1950 symphony by Arthur Honegger

The Symphony No. 5 by Swiss composer Arthur Honegger is a three-movement work for orchestra written in the autumn of 1950. Its subtitle Di tre re (of the three Ds) is a reference to the D (re) played by the solo timpani and basses at the end of each movement. It was commissioned by the Natalie Koussevitzky Foundation and first performed on 9 March 1951 by the Boston Symphony Orchestra under Charles Munch.

Honegger's Fifth Symphony is a three-movement work with a total running time of about 22 minutes. Its three movements are marked:

This symphony is published by Éditions Salabert.

== Recordings ==
Recordings of this symphony include full sets of Honegger's five symphonies performed by:
- the Czech Philharmonic Orchestra under Serge Baudo (Supraphon, 1994)
- the Suisse Romande Orchestra under Fabio Luisi (Cascavelle, 2001)
- the Toulouse Capitole Orchestra under Michel Plasson (EMI Classics, 2004)
- the Bavarian Radio Symphony Orchestra under Charles Dutoit (Apex, 2006)

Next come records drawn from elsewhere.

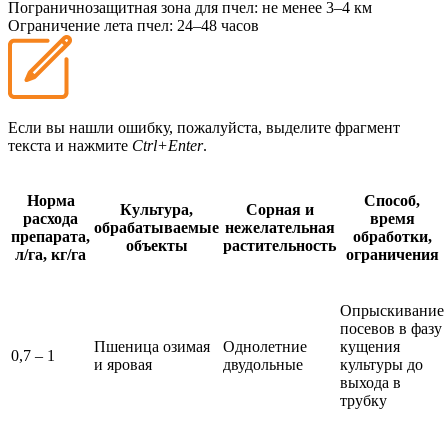
Пограничнозащитная зона для пчел:
не менее 3–4 км
Ограничение лета пчел:
24–48 часов
Если вы нашли ошибку, пожалуйста, выделите фрагмент
текста и нажмите
Ctrl+Enter
.
Норма
Способ,
Культура,
Сорная и
расхода
время
обрабатываемые
нежелательная
препарата,
обработки,
объекты
растительность
л/га, кг/га
ограничения
Опрыскивание
посевов в фазу
Пшеница озимая
Однолетние
кущения
0,7 – 1
и яровая
двудольные
культуры до
выхода в
трубку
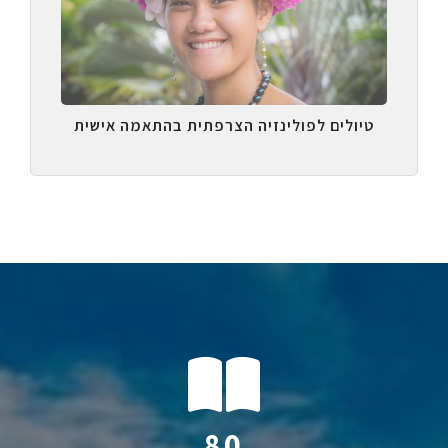
טיולים לפולינזיה הצרפתית בהתאמה אישית
113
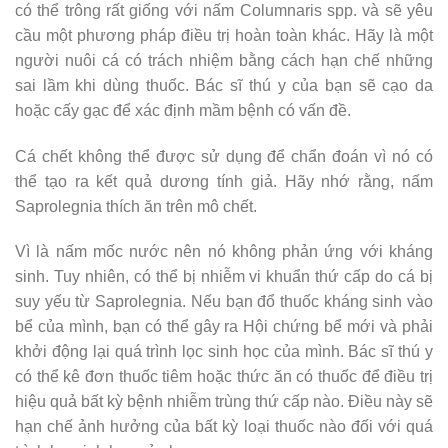
có thể trông rất giống với nấm Columnaris spp. và sẽ yêu
cầu một phương pháp điều trị hoàn toàn khác. Hãy là một
người nuôi cá có trách nhiệm bằng cách hạn chế những
sai lầm khi dùng thuốc. Bác sĩ thú y của bạn sẽ cạo da
hoặc cấy gạc để xác định mầm bệnh có vấn đề.
Cá chết không thể được sử dụng để chẩn đoán vì nó có
thể tạo ra kết quả dương tính giả. Hãy nhớ rằng, nấm
Saprolegnia thích ăn trên mô chết.
Vì là nấm mốc nước nên nó không phản ứng với kháng
sinh. Tuy nhiên, có thể bị nhiễm vi khuẩn thứ cấp do cá bị
suy yếu từ Saprolegnia. Nếu bạn đổ thuốc kháng sinh vào
bể của mình, bạn có thể gây ra Hội chứng bể mới và phải
khởi động lại quá trình lọc sinh học của mình. Bác sĩ thú y
có thể kê đơn thuốc tiêm hoặc thức ăn có thuốc để điều trị
hiệu quả bất kỳ bệnh nhiễm trùng thứ cấp nào. Điều này sẽ
hạn chế ảnh hưởng của bất kỳ loại thuốc nào đối với quá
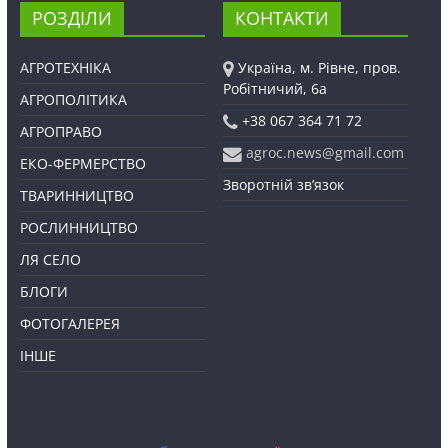
РОЗДІЛИ
КОНТАКТИ
АГРОТЕХНІКА
Україна, м. Рівне, пров.
Робітничий, 6а
АГРОПОЛІТИКА
+38 067 364 71 72
АГРОПРАВО
agroc.news@gmail.com
ЕКО-ФЕРМЕРСТВО
Зворотній зв’язок
ТВАРИННИЦТВО
РОСЛИННИЦТВО
ЛЯ СЕЛО
БЛОГИ
ФОТОГАЛЕРЕЯ
ІНШЕ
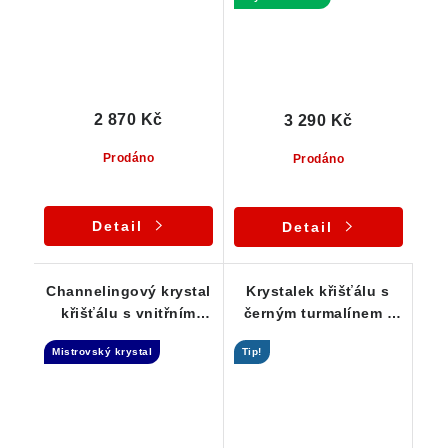
2 870 Kč
3 290 Kč
Prodáno
Prodáno
Detail
Detail
Channelingový krystal
Krystalek křišťálu s
křišťálu s vnitřním
černým turmalínem -
Fantomem - Přívěsek
stříbrný přívěsek
Mistrovský krystal
Tip!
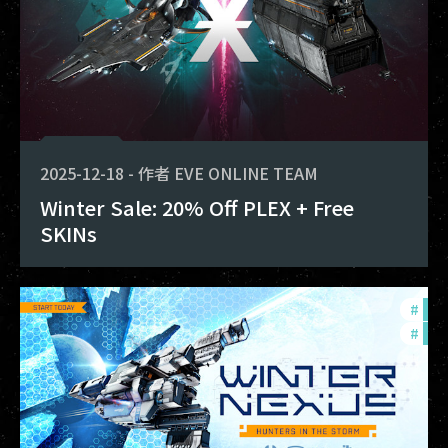
2025-12-18
-
作者
EVE ONLINE TEAM
Winter Sale: 20% Off PLEX + Free
SKINs
#
in-
#
offe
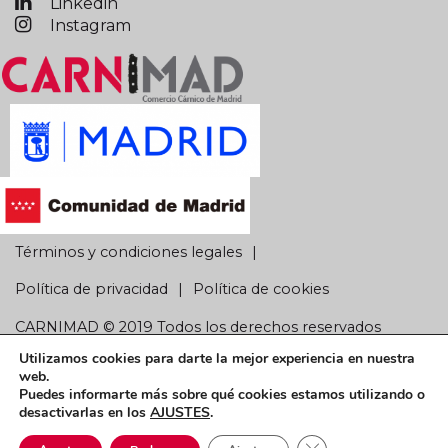
Linkedin
Instagram
Términos y condiciones legales
Política de privacidad
Política de cookies
CARNIMAD © 2019 Todos los derechos reservados
Utilizamos cookies para darte la mejor experiencia en nuestra
web.
Puedes informarte más sobre qué cookies estamos utilizando o
desactivarlas en los
AJUSTES
.
Cerrar el banner de 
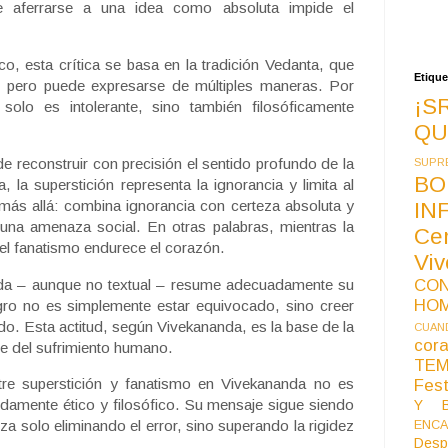
e aferrarse a una idea como absoluta impide el
co, esta crítica se basa en la tradición Vedanta, que
Etique
, pero puede expresarse de múltiples maneras. Por
¡S
 solo es intolerante, sino también filosóficamente
QU
de reconstruir con precisión el sentido profundo de la
SUPR
BO
 la superstición representa la ignorancia y limita al
 más allá: combina ignorancia con certeza absoluta y
IN
 una amenaza social. En otras palabras, mientras la
Ce
 el fanatismo endurece el corazón.
Vi
dida – aunque no textual – resume adecuadamente su
CO
HO
gro no es simplemente estar equivocado, sino creer
o. Esta actitud, según Vivekananda, es la base de la
CUAND
co
arte del sufrimiento humano.
TE
ntre superstición y fanatismo en Vivekananda no es
Fest
damente ético y filosófico. Su mensaje sigue siendo
Y B
a solo eliminando el error, sino superando la rigidez
ENCA
Desp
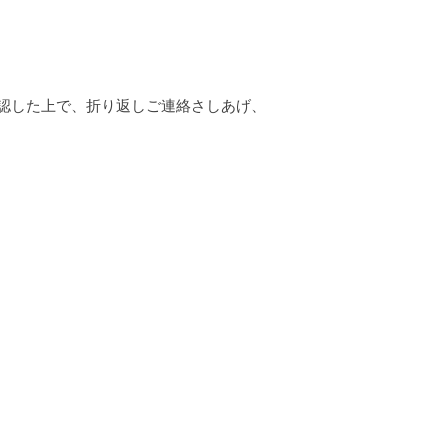
認した上で、折り返しご連絡さしあげ、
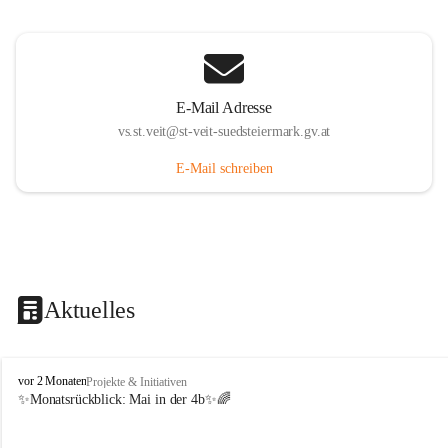
E-Mail Adresse
vs.st.veit@st-veit-suedsteiermark.gv.at
E-Mail schreiben
Aktuelles
V
vor 2 Monaten
Projekte & Initiativen
o
✨Monatsrückblick: 
Mai in der 4b
✨🌈
l
k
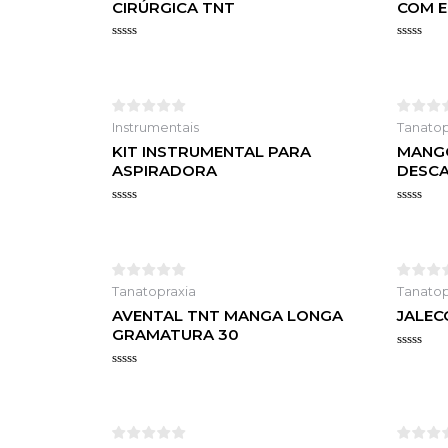
CIRÚRGICA TNT
COM E
Avaliação
Avaliaçã
0
0
de
de
5
5
Instrumentais
Tanatop
KIT INSTRUMENTAL PARA
MANG
ASPIRADORA
DESC
Avaliação
Avaliaçã
0
0
de
de
5
5
Tanatopraxia
Tanatop
AVENTAL TNT MANGA LONGA
JALEC
GRAMATURA 30
Avaliaçã
0
Avaliação
de
0
5
de
5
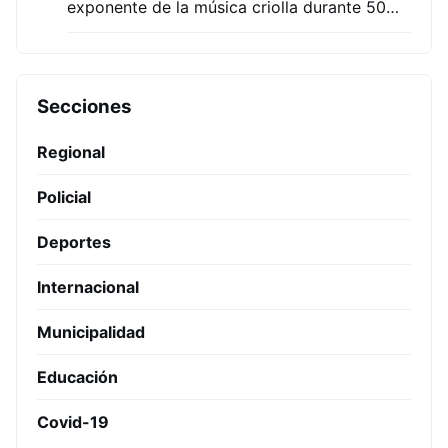
exponente de la música criolla durante 50…
Secciones
Regional
Policial
Deportes
Internacional
Municipalidad
Educación
Covid-19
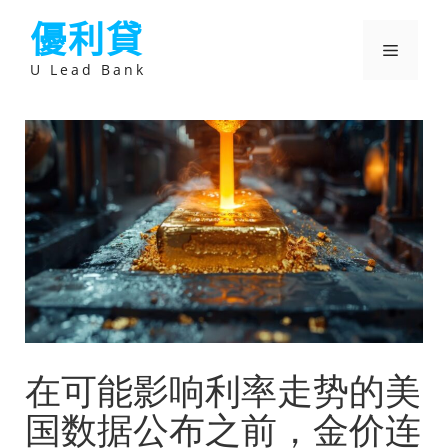
跳
優利貸
至
主
選
要
U Lead Bank
內
容
單
在可能影响利率走势的美
国数据公布之前，金价连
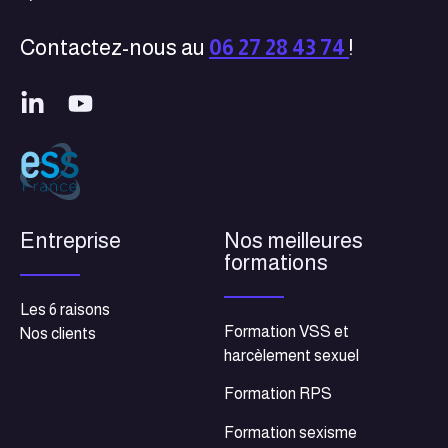
Contactez-nous au
06 27 28 43 74
!
Entreprise
Nos meilleures
formations
Les 6 raisons
Formation VSS et
Nos clients
harcèlement sexuel
Formation RPS
Formation sexisme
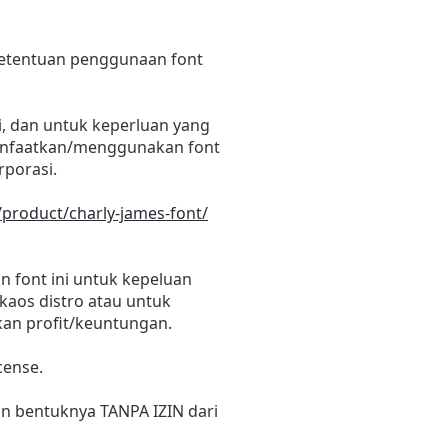
 ketentuan penggunaan font
i, dan untuk keperluan yang
emanfaatkan/menggunakan font
rporasi.
/product/charly-james-font/
 font ini untuk kepeluan
 kaos distro atau untuk
kan profit/keuntungan.
cense.
un bentuknya TANPA IZIN dari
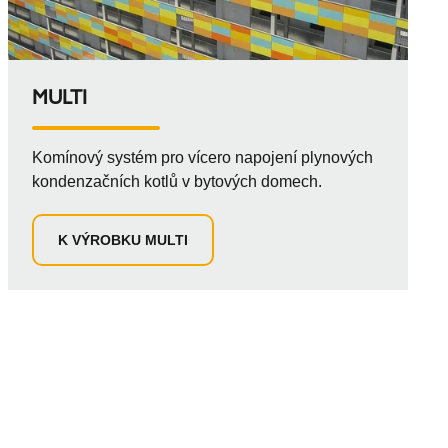
MULTI
Komínový systém pro vícero napojení plynových
kondenzačních kotlů v bytových domech.
K VÝROBKU MULTI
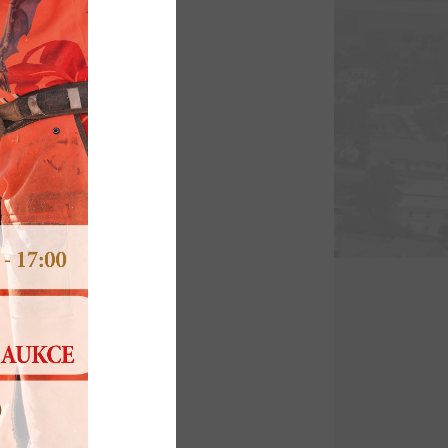
TEJNEM 2022
 AKTIVITY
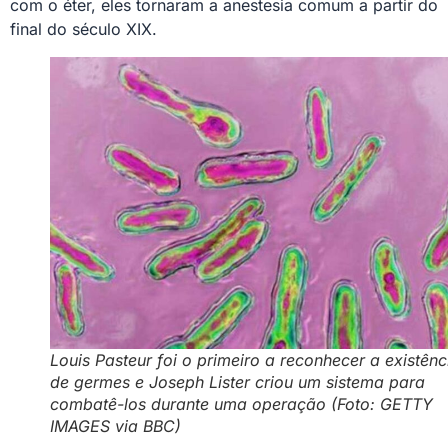
com o éter, eles tornaram a anestesia comum a partir do
final do século XIX.
Louis Pasteur foi o primeiro a reconhecer a existênc
de germes e Joseph Lister criou um sistema para
combatê-los durante uma operação (Foto: GETTY
IMAGES via BBC)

Additional recordings of this symphony include:
- the Boston Symphony Orchestra under Charles Munch (RCA Victor Red Seal and Gold Seal, 1992)
- Orchestre National de France conducted by Charles Munch, recorded June 1964
- the Danish National Symphony Orchestra under Neeme Järvi (Chandos, 1994)
- the Orchestre Lamoureux under Igor Markevitch (recorded 1957, DG Originals, 1997)
- the Vienna Philharmonic Orchestra under Ernest Ansermet (Andante, 2003)
- the RIAS Symphony Orchestra under Igor Markevitch (Audite, 2010)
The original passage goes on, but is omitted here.